Friday, November 29, 2013

Performance Impact of SSH on Large File Transfers

I think by now, we all know that Secure Shell (SSH) should be preferred to TELNET and FTP for a lot of reasons, but especially for the security of encrypting the session and not sending authentication in the clear. This is great for traffic over the Internet or between any two network domains where you don't know who or what may be lurking out there between point A and point B.

But within your own LAN where you can personally vouch for the integrity of every node, the overhead of encryption is stealing a little bit of your session bandwidth. This adds extra time to large file transfers (e.g. moving DVD ISO files around). Suppose your local facility rules dictate that you may not use plain old FTP and must use SFTP. In this particular use-case, we don't care about security, but are forced to use the same tools regardless. So how can we maximize their efficiency? Exactly how much is this overhead and should we be concerned? If we are concerned, can we do anything about it? Let's find out with an experiment.

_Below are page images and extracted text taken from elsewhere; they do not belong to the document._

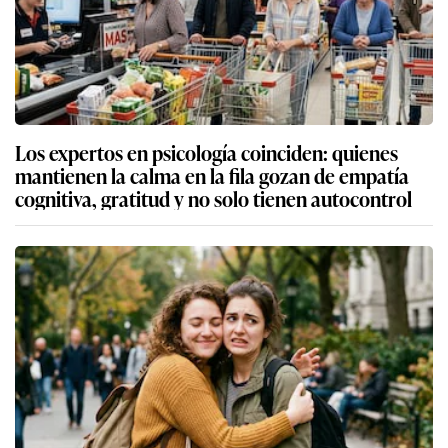
Los expertos en psicología coinciden: quienes
mantienen la calma en la fila gozan de empatía
cognitiva, gratitud y no solo tienen autocontrol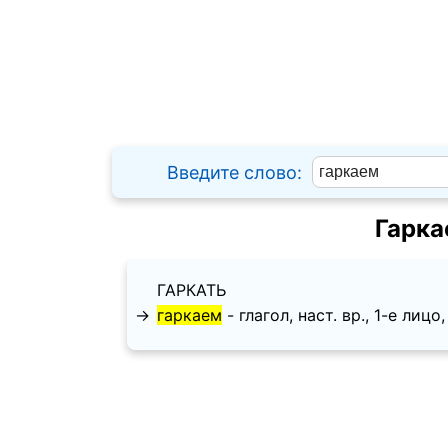
Введите слово:
Гарка
ГАРКАТЬ
→
гаркаем
- глагол, наст. вр., 1-е лицо,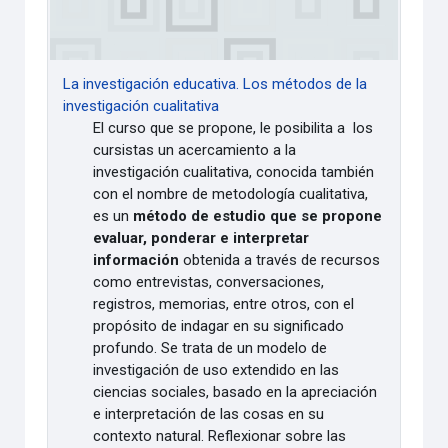
La investigación educativa. Los métodos de la
investigación cualitativa
El curso que se propone, le posibilita a los
cursistas un acercamiento a la
investigación cualitativa, conocida también
con el nombre de metodología cualitativa,
es un
método de estudio que se propone
evaluar, ponderar e interpretar
información
obtenida a través de recursos
como entrevistas, conversaciones,
registros, memorias, entre otros, con el
propósito de indagar en su significado
profundo. Se trata de un modelo de
investigación de uso extendido en las
ciencias sociales, basado en la apreciación
e interpretación de las cosas en su
contexto natural.
Reflexionar sobre las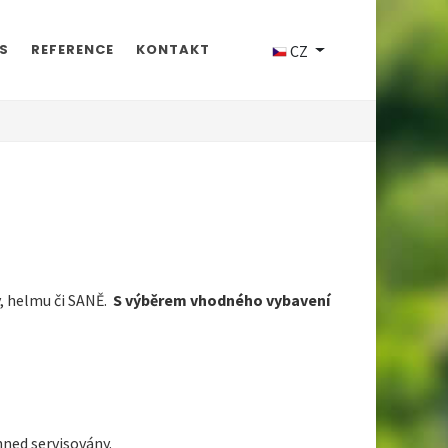
S
REFERENCE
KONTAKT
CZ
y, helmu či SANĚ.
S výběrem vhodného vybavení
hned servisovány.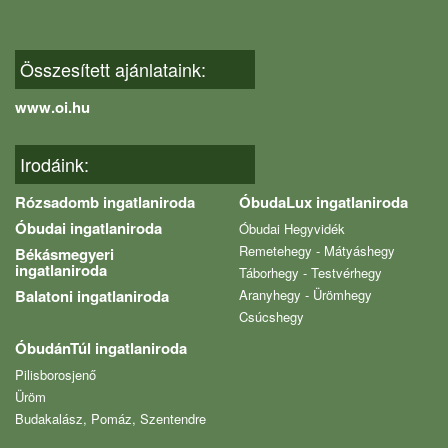
Összesített ajánlataink:
www.oi.hu
Irodáink:
Rózsadomb ingatlaniroda
ÓbudaLux ingatlaniroda
Óbudai ingatlaniroda
Óbudai Hegyvidék
Remetehegy - Mátyáshegy
Békásmegyeri
ingatlaniroda
Táborhegy - Testvérhegy
Balatoni ingatlaniroda
Aranyhegy - Ürömhegy
Csúcshegy
ÓbudánTúl ingatlaniroda
Pilisborosjenő
Üröm
Budakalász, Pomáz, Szentendre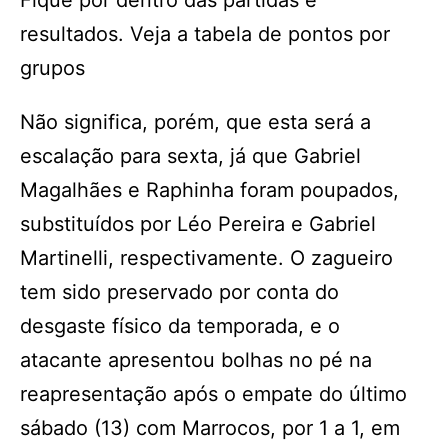
Fique por dentro das partidas e
resultados. Veja a tabela de pontos por
grupos
Não significa, porém, que esta será a
escalação para sexta, já que Gabriel
Magalhães e Raphinha foram poupados,
substituídos por Léo Pereira e Gabriel
Martinelli, respectivamente. O zagueiro
tem sido preservado por conta do
desgaste físico da temporada, e o
atacante apresentou bolhas no pé na
reapresentação após o empate do último
sábado (13) com Marrocos, por 1 a 1, em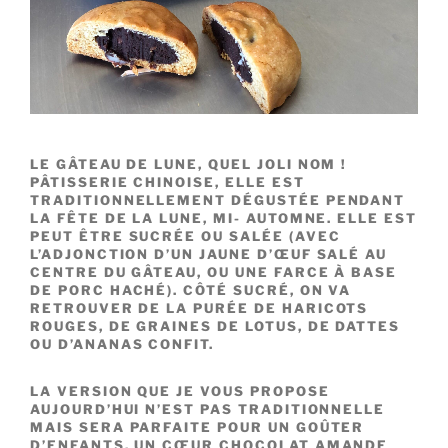
LE GÂTEAU DE LUNE, QUEL JOLI NOM !
PÂTISSERIE CHINOISE, ELLE EST
TRADITIONNELLEMENT DÉGUSTÉE PENDANT
LA FÊTE DE LA LUNE, MI- AUTOMNE. ELLE EST
PEUT ÊTRE SUCRÉE OU SALÉE (AVEC
L’ADJONCTION D’UN JAUNE D’ŒUF SALÉ AU
CENTRE DU GÂTEAU, OU UNE FARCE À BASE
DE PORC HACHÉ). CÔTÉ SUCRÉ, ON VA
RETROUVER DE LA PURÉE DE HARICOTS
ROUGES, DE GRAINES DE LOTUS, DE DATTES
OU D’ANANAS CONFIT.
LA VERSION QUE JE VOUS PROPOSE
AUJOURD’HUI N’EST PAS TRADITIONNELLE
MAIS SERA PARFAITE POUR UN GOÛTER
D’ENFANTS. UN CŒUR CHOCOLAT AMANDE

When you establish an ssh/sftp/scp session between two hosts, a negotiation takes place to establish common parameters including the algorithms used for bulk data encryption and hash-based message authentication codes (HMAC). Which ones gets selected comes down to a combination of which versions of SSH are on both sides of the connection (based on which algorithms they both support) and then the order of preference. So the final choices are the most preferred algorithms that both client and server support. However, you can forcibly change this selection using configuration options.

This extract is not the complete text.